The gap between education and the job market is no longer just a skills gap, but also a mental gap. We teach students how to succeed in exams, but we don't teach them how to succeed in the market. We teach them how to answer, not how to ask. How to execute, not how to innovate. Hence, the university is required to redefine itself: not as a place for reception, but as a production system, where ideas are generated, tested, fail, then reworded until they transform into a project, a company, or a real solution to an economic or social problem.
The question posed in front of business and entrepreneurship students was direct and shocking at the same time: Why does a business idea graduate from the university to look for an incubator outside of it? And why isn't the university itself the first intelligent investor in the minds of its students? Aligning education with the job market does not mean chasing the market step by step, as the market is faster than any curriculum, but it does mean graduating a person capable of creating their own job, not waiting for it, and able to redefine their role as the market changes.

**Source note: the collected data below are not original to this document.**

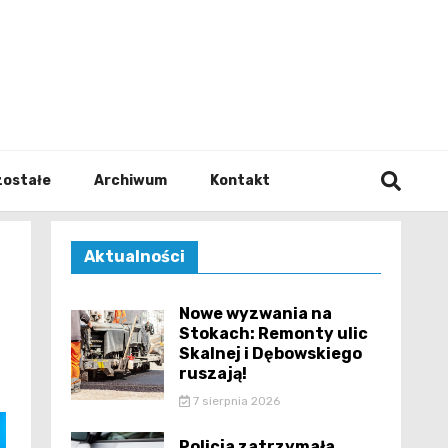
walodz
zostałe
Archiwum
Kontakt
Aktualności
Nowe wyzwania na
Stokach: Remonty ulic
Skalnej i Dębowskiego
ruszają!
7 sierpnia 2026
Policja zatrzymała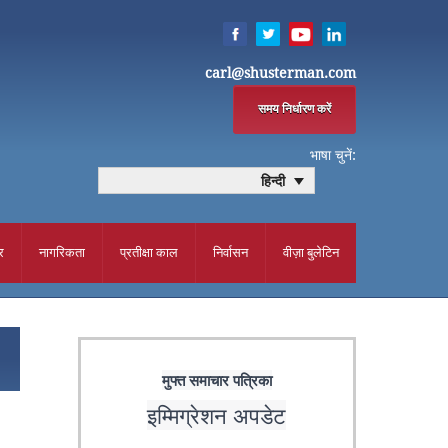
carl@shusterman.com
समय निर्धारण करें
भाषा चुनें:
हिन्दी
र
नागरिकता
प्रतीक्षा काल
निर्वासन
वीज़ा बुलेटिन
मुफ्त समाचार पत्रिका
इम्मिग्रेशन अपडेट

From here, the transition from "course" logic to "marketable skill" logic becomes a necessity, not a luxury. From a diploma hanging on the wall to a live professional portfolio that proves what a graduate can actually do. An entrepreneur is not measured by their grade point average, but by their ability to turn an idea into an impact, a loss into a lesson, and an experience into value. As for digital skills, they are not additional courses, but a complete way of thinking; the ability to analyze data, understand systems, and make decisions in an uncertain environment.
The real danger lies not in graduating students who can't program, but in graduating students who think analogically in a digital world. Here lies specifically the responsibility of business colleges, in integrating digital thinking into finance, marketing, entrepreneurship, supply chains, and decision-making processes. As for partnership with the private sector, it is not a sponsoring partnership or mere slogans, but a partnership of accountability for results, with employers participating in the design of curricula and the making of graduates, not in criticizing them later.
Entrepreneurship can not be reduced to seasonal events or fleeting competitions. It is a strategic economic choice, long-term construction, and projects that live beyond the initial excitement and create real, not imaginary, jobs. The entrepreneurial university does not only graduate company founders, but also graduates an entrepreneurial mindset in the employee, the manager, and the decision maker.
The scientific day of the College of Business at Al al-Bayt University was not just a celebration of what has been achieved, but an announcement of intention for what is to come. A clear message that the university is capable, when vision, management, and will are available, of being an economic driver, not a spectator. And the question is no longer: Where did you graduate from? but: What can you build? And what impact do you leave? Here, the university becomes part of the solution, not part of the problem, and part of the future, not of the past.